LETTER OF COLUMBUS TO THE NURSE OF PRINCE JOHN

INTRODUCTION

This letter was addressed by Columbus to Dona Juana de Torres, who had been a nurse of the lately deceased royal prince John, the son of Ferdinand and Isabella, and who was the sister of Antonio de Torres, who had accompanied Columbus on his second voyage and was subsequently a commander in other voyages to the New World.

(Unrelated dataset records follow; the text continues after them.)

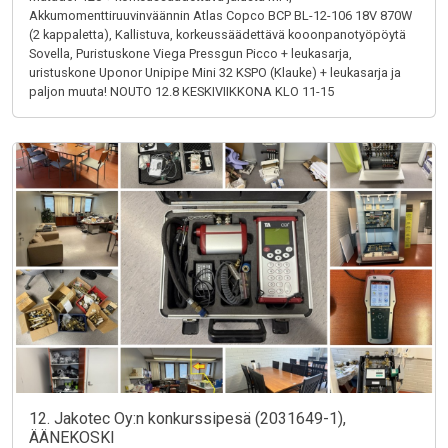
Akkumomenttiruuvinväännin Atlas Copco BCP BL-12-106 18V 870W
(2 kappaletta), Kallistuva, korkeussäädettävä kooonpanotyöpöytä
Sovella, Puristuskone Viega Pressgun Picco + leukasarja,
uristuskone Uponor Unipipe Mini 32 KSPO (Klauke) + leukasarja ja
paljon muuta! NOUTO 12.8 KESKIVIIKKONA KLO 11-15
12. Jakotec Oy:n konkurssipesä (2031649-1),
ÄÄNEKOSKI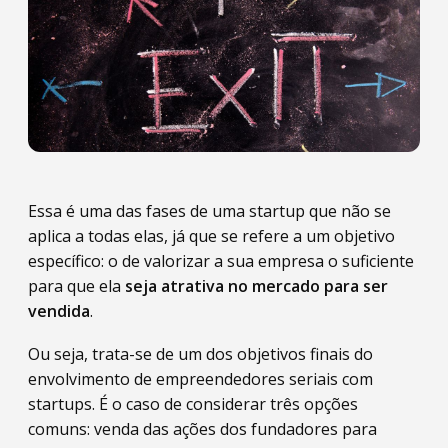
Essa é uma das fases de uma startup que não se
aplica a todas elas, já que se refere a um objetivo
específico: o de valorizar a sua empresa o suficiente
para que ela
seja atrativa no mercado para ser
vendida
.
Ou seja, trata-se de um dos objetivos finais do
envolvimento de empreendedores seriais com
startups. É o caso de considerar três opções
comuns: venda das ações dos fundadores para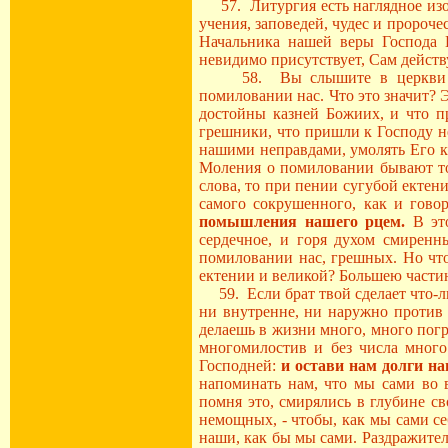
57. Литургия есть наглядное изоб
учения, заповедей, чудес и пророче
Начальника нашей веры Господа 
невидимо присутствует, Сам действу
58. Вы слышите в церкви боль
помиловании нас. Что это значит? Э
достойны казней Божиих, и что п
грешники, что пришли к Господу н
нашими неправдами, умолять Его ка
Моления о помиловании бывают то 
слова, то при пении сугубой ектен
самого сокрушенного, как и гово
помышления нашего рцем.
В это
сердечное, и горя духом смиренн
помиловании нас, грешных. Но чт
ектении и великой? Большею части
59. Если брат твой сделает что-ли
ни внутренне, ни наружно против 
делаешь в жизни много, много погр
многомилостив и без числа мног
Господней:
и остави нам долги н
напоминать нам, что мы сами во 
помня это, смирялись в глубине с
немощных, - чтобы, как мы сами себ
наши, как бы мы сами. Раздражитель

It was probably written on shipboard when Columbus was sent back to Spain in irons in the autumn of the year 1500. It is at once a cry of distress and an impassioned self-defence, and is one of the most important of the Admiral's writings for the student of his career and character.

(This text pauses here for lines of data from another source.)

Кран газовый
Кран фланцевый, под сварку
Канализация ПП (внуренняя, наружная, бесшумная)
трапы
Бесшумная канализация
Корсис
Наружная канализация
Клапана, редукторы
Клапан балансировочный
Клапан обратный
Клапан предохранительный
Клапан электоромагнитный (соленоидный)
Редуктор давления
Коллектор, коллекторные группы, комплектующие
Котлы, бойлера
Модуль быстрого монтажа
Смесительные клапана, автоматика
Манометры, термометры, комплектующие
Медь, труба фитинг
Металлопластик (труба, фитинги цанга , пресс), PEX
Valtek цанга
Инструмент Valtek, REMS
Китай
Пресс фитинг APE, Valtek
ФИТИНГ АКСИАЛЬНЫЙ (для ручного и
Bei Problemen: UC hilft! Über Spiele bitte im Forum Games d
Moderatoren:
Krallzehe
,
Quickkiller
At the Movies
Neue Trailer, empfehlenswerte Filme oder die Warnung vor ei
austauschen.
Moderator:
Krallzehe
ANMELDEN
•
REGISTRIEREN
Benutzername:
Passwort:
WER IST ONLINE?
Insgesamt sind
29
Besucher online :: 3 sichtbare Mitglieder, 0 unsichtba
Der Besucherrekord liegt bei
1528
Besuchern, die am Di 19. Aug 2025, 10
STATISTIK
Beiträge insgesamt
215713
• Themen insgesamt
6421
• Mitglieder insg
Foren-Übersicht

In the letter to Santangel the discoverer announces his success in his long projected undertaking; in the letter to the nurse he is at the lowest point in the startling reverse of fortune that befell him because of the troubles in Santo Domingo, and in the letter on the fourth voyage he appears as one struggling against the most adverse circumstances to vindicate his career, and to demonstrate the value of what he had previously accomplished, and to crown those achievements by actually attaining the coast of Asia. Columbus regarded his defence as set forth in this letter as of such importance that he included it in the four codices or collections of documents and papers prepared in duplicate before his last voyage to authenticate his titles and honors and to secure their inheritance by his son. The text of the letter from which the present translation was made is that of the Paris Codex of the _Book of Privileges_, as it is called. This is regarded by Harrisse as the best. The translation is by George F. Barwick of the British Museum, and was originally published in _Christopher Columbus, Facsimile of his Own Book of Privileges_, 1502, edited by B.F. Stevens (London, 1903). The letter remained unpublished until it was printed in Spotorno's _Codice Diplomatico_ in 1822. In 1825 it appeared again in Navarrete's _Viages_, in a slightly varying text. It was first published in English in the translation of the _Codice Diplomatico_ issued in London in 1823 under the title of _Memorials of Columbus_, etc.

E.G.B.

TRANSCRIPT OF A LETTER WHICH THE ADMIRAL OF THE INDIES SENT TO THE NURSE OF PRINCE DON JOHN OF CASTILE

IN THE YEAR 1500 WHEN HE WAS RETURNING FROM THE INDIES AS A PRISONER

_Most virtuous Lady_:--

Though my complaint of the world is new, its habit of ill-using is very ancient. I have had a thousand struggles with it, and have thus far withstood them all, but now neither arms nor counsels avail me, and it cruelly keeps me under water. Hope in the Creator of all men sustains me; His help was always very ready; on another occasion, and not long ago, when I was still more overwhelmed, he raised me with his right arm, saying, O man of little faith, arise, it is I; be not afraid.[371-1]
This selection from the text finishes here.